- [EXERCISE GOAL]
Your response should consist solely of the lines from the one containing "Peça Suporte" through the final line of the entries, repeated exactly.

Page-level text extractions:

• • • • •

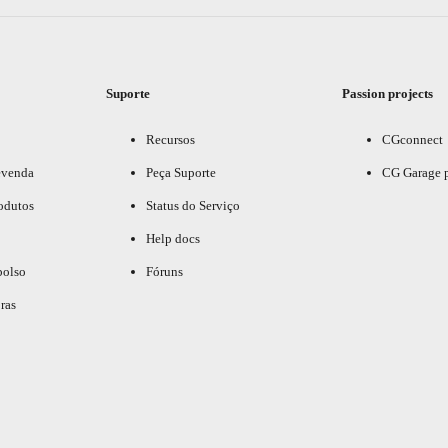
Suporte
Passion projects
Recursos
CGconnect
evenda
Peça Suporte
CG Garage 
odutos
Status do Serviço
Help docs
bolso
Fóruns
ras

• • • • •

- [RESULT OF THE TASK]
Peça Suporte
CG Garage 
odutos
Status do Serviço
Help docs
bolso
Fóruns
ras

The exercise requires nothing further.